My guess is he thinks that “if my wound isn’t exposed to air it will heal” and he’s just filling the gaping hole in his foot reminiscent of your mum with ointment and calling it a day. That’d explain him constantly going through “expensive” quantities of it.

Lou, if you need more than a pea-sized dab of neosporin or any similar ointment, the wound is too big for it, and you need medical attention.

You’re either going to lose your foot, or you’re going to fucking die.
 
My guess is he thinks that “if my wound isn’t exposed to air it will heal” and he’s just filling the gaping hole in his foot reminiscent of your mum with ointment and calling it a day. That’d explain him constantly going through “expensive” quantities of it.

Lou, if you need more than a pea-sized dab of neosporin or any similar ointment, the wound is too big for it, and you need medical attention.

You’re either going to lose your foot, or you’re going to fucking die.
I wonder how much antibiotic resistant bacteria he'd be breeding in that gaping wound of his.

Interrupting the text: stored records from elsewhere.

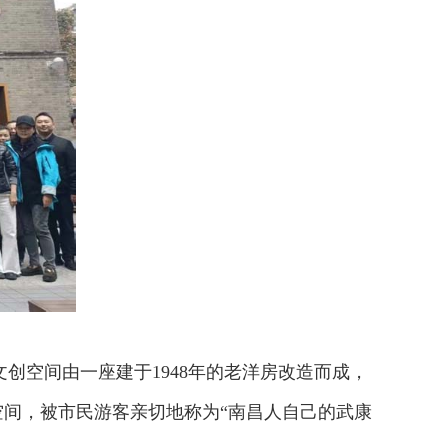
创空间由一座建于1948年的老洋房改造而成，
间，被市民游客亲切地称为“南昌人自己的武康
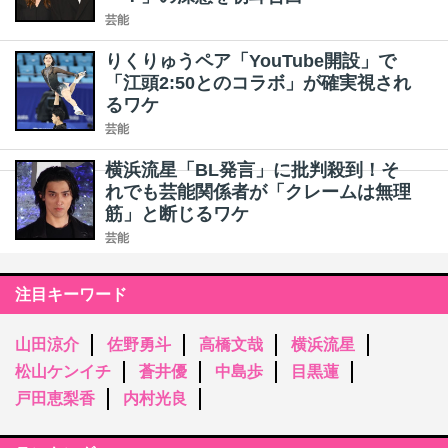
芸能
りくりゅうペア「YouTube開設」で
「江頭2:50とのコラボ」が確実視され
るワケ
芸能
横浜流星「BL発言」に批判殺到！そ
れでも芸能関係者が「クレームは無理
筋」と断じるワケ
芸能
注目キーワード
山田涼介
佐野勇斗
高橋文哉
横浜流星
松山ケンイチ
蒼井優
中島歩
目黒蓮
戸田恵梨香
内村光良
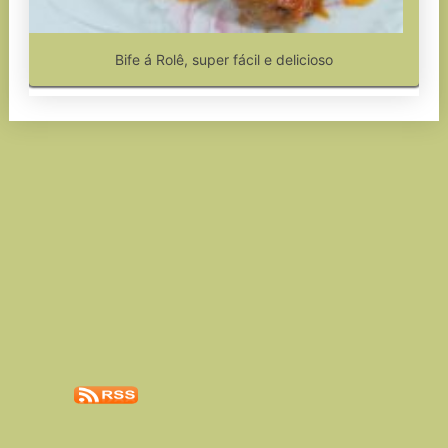
Bife á Rolê, super fácil e delicioso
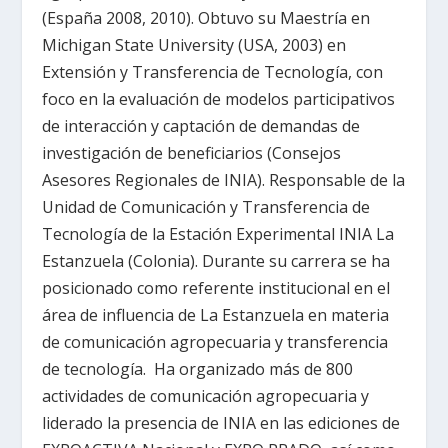
(España 2008, 2010). Obtuvo su Maestría en
Michigan State University (USA, 2003) en
Extensión y Transferencia de Tecnología, con
foco en la evaluación de modelos participativos
de interacción y captación de demandas de
investigación de beneficiarios (Consejos
Asesores Regionales de INIA). Responsable de la
Unidad de Comunicación y Transferencia de
Tecnología de la Estación Experimental INIA La
Estanzuela (Colonia). Durante su carrera se ha
posicionado como referente institucional en el
área de influencia de La Estanzuela en materia
de comunicación agropecuaria y transferencia
de tecnología. Ha organizado más de 800
actividades de comunicación agropecuaria y
liderado la presencia de INIA en las ediciones de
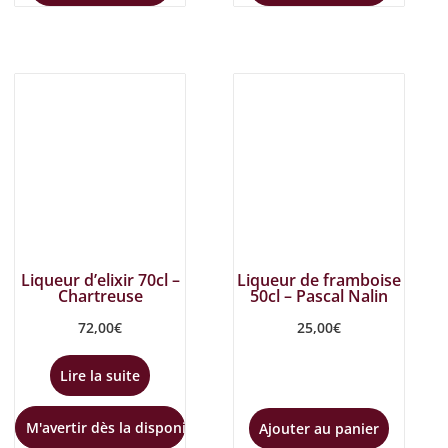
Liqueur d’elixir 70cl –
Liqueur de framboise
Chartreuse
50cl – Pascal Nalin
72,00
€
25,00
€
Lire la suite
M'avertir dès la disponibilité
Ajouter au panier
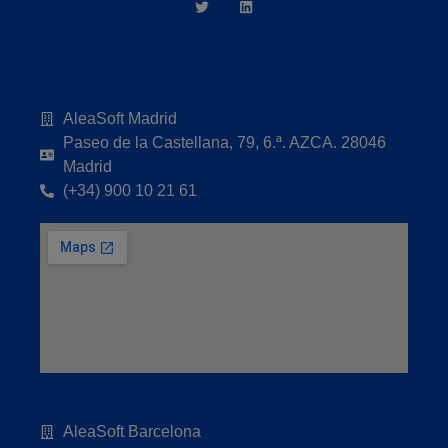
AleaSoft Madrid
Paseo de la Castellana, 79, 6.ª. AZCA. 28046
Madrid
(+34) 900 10 21 61
AleaSoft Barcelona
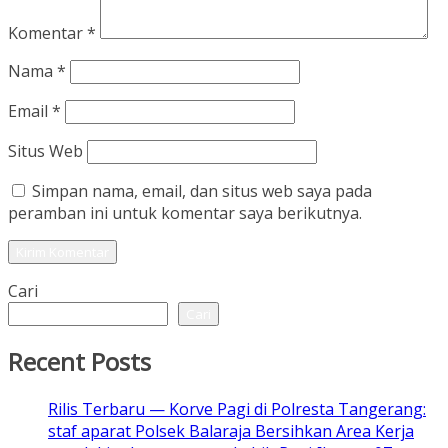
Komentar
*
Nama
*
Email
*
Situs Web
Simpan nama, email, dan situs web saya pada
peramban ini untuk komentar saya berikutnya.
Cari
Cari
Recent Posts
Rilis Terbaru — Korve Pagi di Polresta Tangerang:
staf aparat Polsek Balaraja Bersihkan Area Kerja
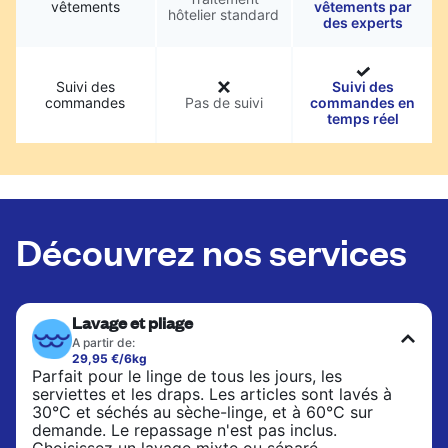
vêtements
vêtements par
hôtelier standard
des experts
Suivi des
Suivi des
commandes
Pas de suivi
commandes en
temps réel
Découvrez nos services
Lavage et pliage
A partir de:
29,95 €/6kg
Parfait pour le linge de tous les jours, les
serviettes et les draps. Les articles sont lavés à
30°C et séchés au sèche-linge, et à 60°C sur
demande. Le repassage n'est pas inclus.
Choisissez un lavage mixte ou séparé.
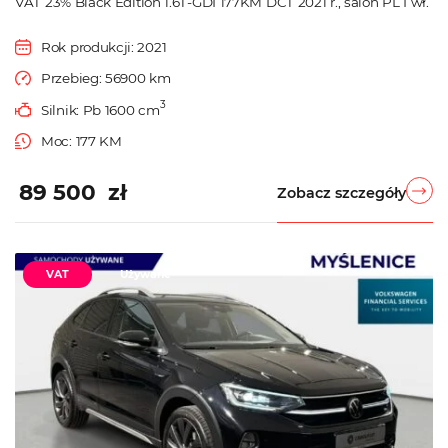
VAT 23% Black Edition 1.6T-GDI 177KM DCT 2021 r., salon PL I wł.
Rok produkcji: 2021
Przebieg: 56900 km
3
Silnik: Pb 1600 cm
Moc: 177 KM
89 500 zł
Zobacz szczegóły
VAT
Używane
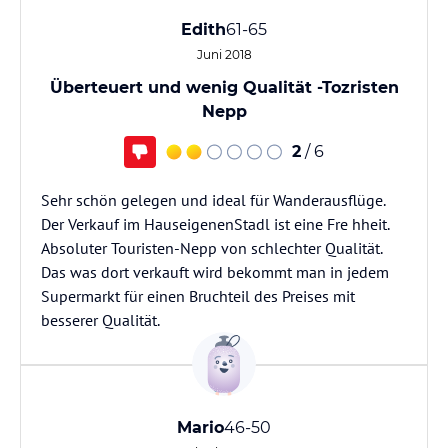
Edith
61-65
Juni 2018
Überteuert und wenig Qualität -Tozristen
Nepp
2
/ 6
Sehr schön gelegen und ideal für Wanderausflüge.
Der Verkauf im HauseigenenStadl ist eine Fre hheit.
Absoluter Touristen-Nepp von schlechter Qualität.
Das was dort verkauft wird bekommt man in jedem
Supermarkt für einen Bruchteil des Preises mit
besserer Qualität.
Mario
46-50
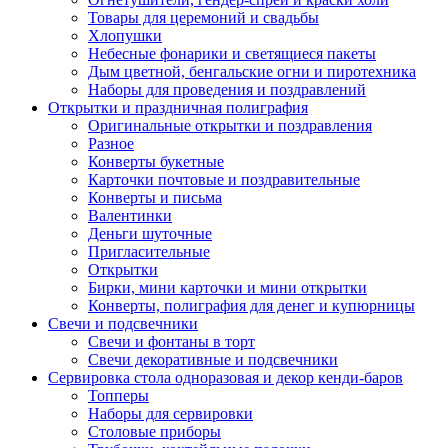
Товары для церемоний и свадьбы
Хлопушки
Небесные фонарики и светящиеся пакеты
Дым цветной, бенгальские огни и пиротехника
Наборы для проведения и поздравлений
Открытки и праздничная полиграфия
Оригинальные открытки и поздравления
Разное
Конверты букетные
Карточки почтовые и поздравительные
Конверты и письма
Валентинки
Деньги шуточные
Пригласительные
Открытки
Бирки, мини карточки и мини открытки
Конверты, полиграфия для денег и купюрницы
Свечи и подсвечники
Свечи и фонтаны в торт
Свечи декоративные и подсвечники
Сервировка стола одноразовая и декор кенди-баров
Топперы
Наборы для сервировки
Столовые приборы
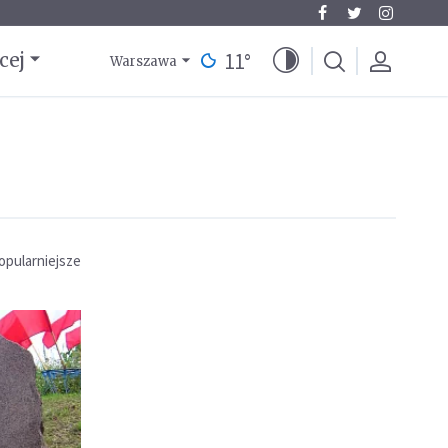
11
°
cej
Warszawa
opularniejsze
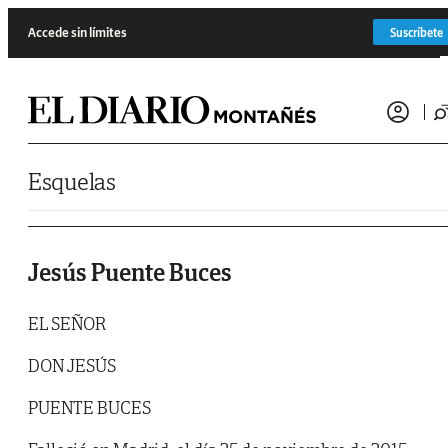
Saltar al contenido
Accede sin límites
Suscríbete
Esquelas
Jesús Puente Buces
EL SEÑOR
DON JESÚS
PUENTE BUCES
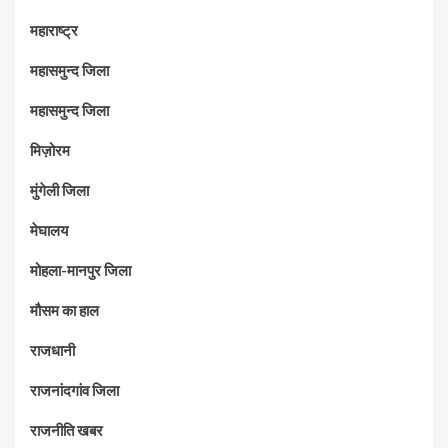
महाराष्‍ट्र
महासमुन्द जिला
महासमुन्द जिला
मिज़ोरम
मुंगेली जिला
मेघालय
मोहला-मानपुर जिला
मौसम का हाल
राजधानी
राजनांदगांव जिला
राजनीति खबर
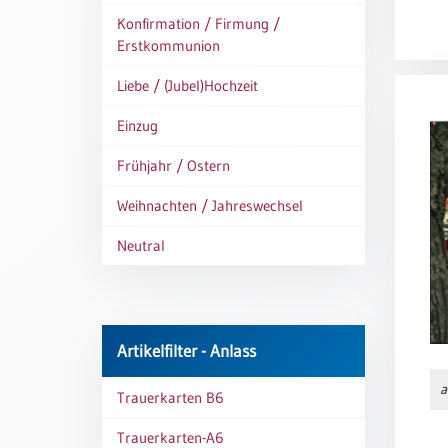
Meditation
Konfirmation / Firmung /
/
Erstkommunion
Stille
Zeit
Liebe / (Jubel)Hochzeit
Lyrik
Einzug
/
Gedichte
Frühjahr / Ostern
Psalmen
Weihnachten / Jahreswechsel
/
Bibel
Neutral
/
Gebete
Ermutigung
/
Trost
Artikelfilter - Anlass
Trauer
a
Trauerkarten B6
Geburt
/
Trauerkarten-A6
Taufe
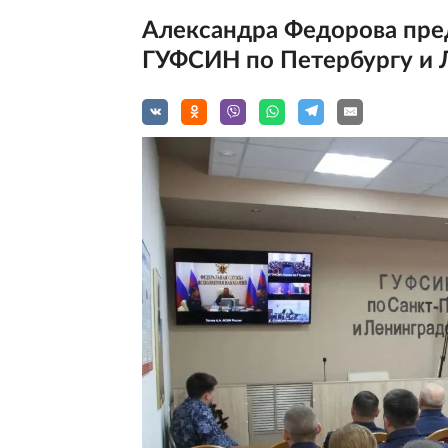
Александра Федорова пре
ГУФСИН по Петербургу и 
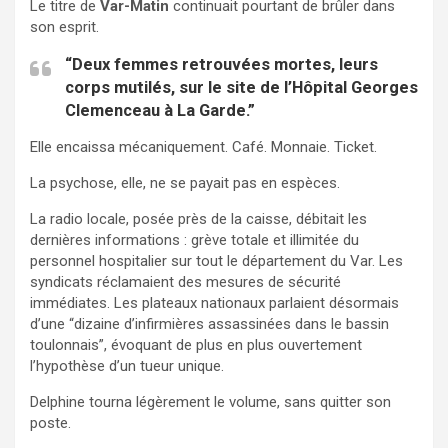
Le titre de
Var-Matin
continuait pourtant de brûler dans
son esprit.
“Deux femmes retrouvées mortes, leurs
corps mutilés, sur le site de l’Hôpital Georges
Clemenceau à La Garde.”
Elle encaissa mécaniquement. Café. Monnaie. Ticket.
La psychose, elle, ne se payait pas en espèces.
La radio locale, posée près de la caisse, débitait les
dernières informations : grève totale et illimitée du
personnel hospitalier sur tout le département du Var. Les
syndicats réclamaient des mesures de sécurité
immédiates. Les plateaux nationaux parlaient désormais
d’une “dizaine d’infirmières assassinées dans le bassin
toulonnais”, évoquant de plus en plus ouvertement
l’hypothèse d’un tueur unique.
Delphine tourna légèrement le volume, sans quitter son
poste.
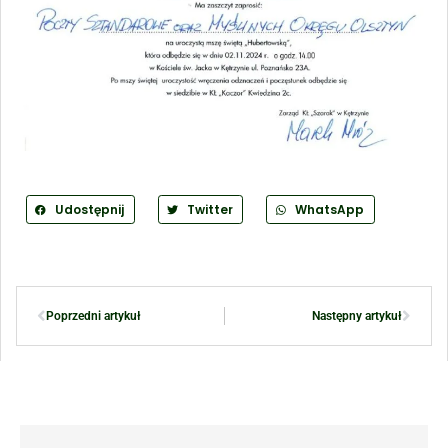
Udostępnij
Twitter
WhatsApp
Poprzedni artykuł
Następny artykuł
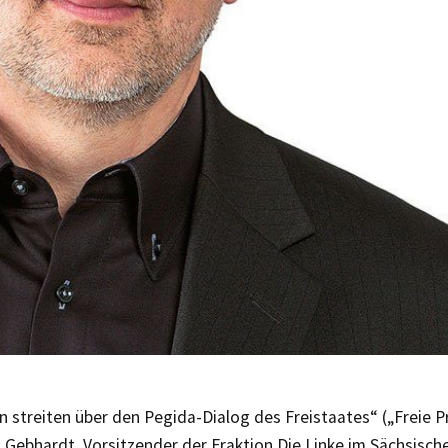
n streiten über den Pegida-Dialog des Freistaates“ („Freie 
o Gebhardt, Vorsitzender der Fraktion Die Linke im Sächsisch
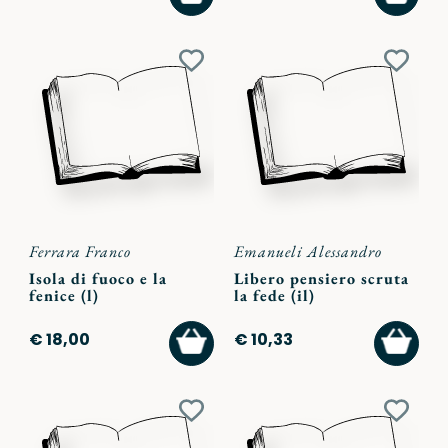
AL
AL
CARRELLO
CARR
Aggiungi
Aggiu
ai
ai
preferiti
preferi
Ferrara Franco
Emanueli Alessandro
Isola di fuoco e la
Libero pensiero scruta
fenice (l)
la fede (il)
AGGIUNGI
AGGI
€ 18,00
€ 10,33
AL
AL
CARRELLO
CARR
Aggiungi
Aggiu
ai
ai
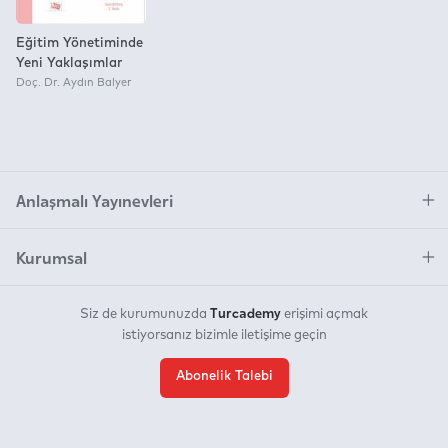
Eğitim Yönetiminde
Yeni Yaklaşımlar
Doç. Dr. Aydın Balyer
Anlaşmalı Yayınevleri
Kurumsal
Turcademy
Siz de kurumunuzda
erişimi açmak
istiyorsanız bizimle iletişime geçin
Abonelik Talebi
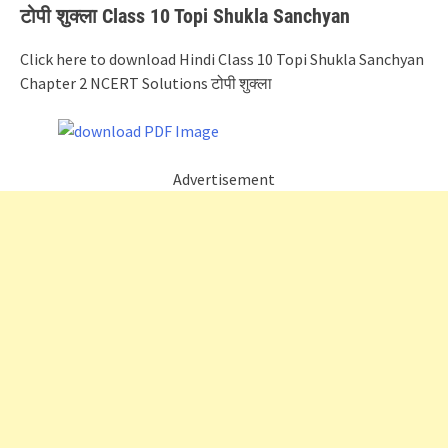
टोपी शुक्ला Class 10 Topi Shukla Sanchyan
Click here to download Hindi Class 10 Topi Shukla Sanchyan
Chapter 2 NCERT Solutions टोपी शुक्ला
Advertisement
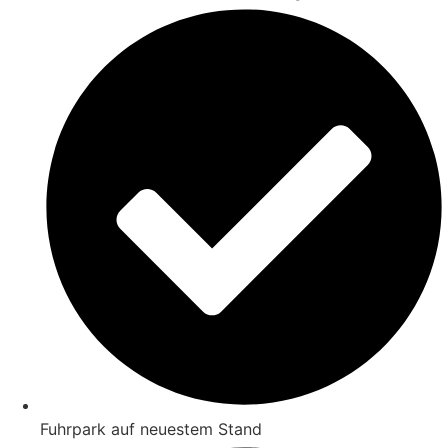
Fuhrpark auf neuestem Stand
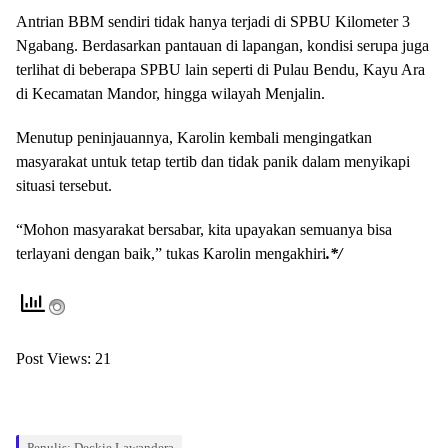
Antrian BBM sendiri tidak hanya terjadi di SPBU Kilometer 3
Ngabang. Berdasarkan pantauan di lapangan, kondisi serupa juga
terlihat di beberapa SPBU lain seperti di Pulau Bendu, Kayu Ara
di Kecamatan Mandor, hingga wilayah Menjalin.
Menutup peninjauannya, Karolin kembali mengingatkan
masyarakat untuk tetap tertib dan tidak panik dalam menyikapi
situasi tersebut.
“Mohon masyarakat bersabar, kita upayakan semuanya bisa
terlayani dengan baik,” tukas Karolin mengakhiri
.*/
Post Views:
21
Penulis: Deckie Lawandera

It'd be poetic justice if he contracted something like MRSA from abuse of neosporin.
 
I wonder how much antibiotic resistant bacteria he'd be breeding in that gaping wound of his.

It'd be poetic justice if he contracted something like MRSA from abuse of neosporin.

I really want to see what the Portal to Narnia in his foot looks like now out of morbid curiosity.

Lou, I’ll give you $25 for a shot of what your foot wound looks like right now, you dirty whore.
 
Let's say Lou produces the goods and shows feet.

What's he spend that $75 on? You gotta figure he'd buy a new, shitty headshot, yes, but the breakdown otherwise I wonder at. A $30 grubhub bill? Maybe he goes all-in on the newest, shiniest game? Perhaps $5 of it goes towards tomatoes and topical disinfectant? It would be interesting to quantize his income to spending habits into a nice, convenient pie-chart.
 
Let's say Lou produces the goods and shows feet.

What's he spend that $75 on? You gotta figure he'd buy a new, shitty headshot, yes, but the breakdown otherwise I wonder at. A $30 grubhub bill? Maybe he goes all-in on the newest, shiniest game? Perhaps $5 of it goes towards tomatoes and topical disinfectant? It would be interesting to quantize his income to spending habits into a nice, convenient pie-chart.
Jesus I'm not actually dumb enough to spend 75 dollars on pictures of feet. Novel thought but no.